Saga is often listed among the greatest video games ever made, earning acclaim for its story, graphics, and combat, along with criticism for its low difficulty and short play time. Reviewers praised the story's restraint and lack of cliché, as well as the complexity of the characters; even the dragon has been called an "intimate computer companion", drawing comparisons to the later games of Fumito Ueda (Ico, Shadow of the Colossus, and The Last Guardian). Game Informer called the game "one of the year's best, and generally considered the Saturn's finest title". Saga was named one of the best games of all time by Computer and Video Games in 2000, Electronic Gaming Monthly in 2001 and 2006, IGN readers in 2005, IGN in 2007, and G4 in 2012.

Orta was critically acclaimed, receiving praise for its visual design, unlockable content, and faithfulness to the series, while reviewers criticized the short play time and dated, on-rails structure. Opinions of the controls and the increased difficulty were mixed. Eurogamer called Orta "refined, well designed and intelligent", marking "a real progression in the genre", and GamePro said that its complex and beautiful level design almost overwhelmed the senses. Orta has been consistently listed as one of the best games for the original Xbox, by publications including GamesRadar, Digital Trends, and IGN, the latter describing it as the "pinnacle of rail shooters".

Panzer Dragoon: Remake received lukewarm reviews upon release. Critics consistently praised the remake's faithfulness to the original's gameplay and the retention of the original soundtrack, but they were divided by the updated visuals and disappointed by the short play time. Nintendo Life found both the Saturn-era control scheme and an alternative added by the remake to be awkward, and Eurogamer called the new environment art "just as often muddy as it is marvelous". IGN found that the arcade-like structure of the game offered little replay value to a modern player.
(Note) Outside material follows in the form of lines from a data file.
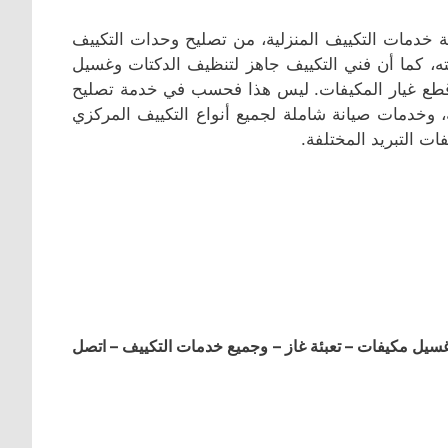
ة خدمات التكييف المنزلية، من تصليح وحدات التكييف
نته، كما أن فني التكييف جاهز لتنظيف الدكتات وغسيل
يع قطع غيار المكيفات. ليس هذا فحسب في خدمة تصليح
 وخدمات صيانة شاملة لجميع أنواع التكييف المركزي
ات التبريد المختلفة.
ل مكيفات – تعبئة غاز – وجميع خدمات التكييف – اتصل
Aggregate review scores As of 7 June 2023.
| Game | Aggregate scores |
|---|---|
| Panzer Dragoon | 91% |
| Panzer Dragoon II Zwei | 88% |
| Panzer Dragoon Mini | 14/40 |
| Panzer Dragoon Saga | 92% |
| Panzer Dragoon Orta | 90/100 |
| Panzer Dragoon: Remake | 63/100 |

===Legacy===
Former Panzer Dragoon development staff worked on spiritual successors such as Rez (2001) and Crimson Dragon (2013). The Panzer Dragoon series and the Saturn received positive reviews but sold poorly, and Panzer Dragoon has been described as "short-lived and beloved". Kotaku wrote that it was "emblematic" of the Saturn, beginning as a showcase of the Saturn's technical abilities and ending, with Saga, as an RPG to compete with the Final Fantasy series. Though it is rarely named as an influence by developers, it pioneered design elements later popularized in more successful games. In 2019, Futatsugi said proposals for new Panzer Dragoon games had occasionally been made within Sega, and that he had considered approaching Sega to license the series.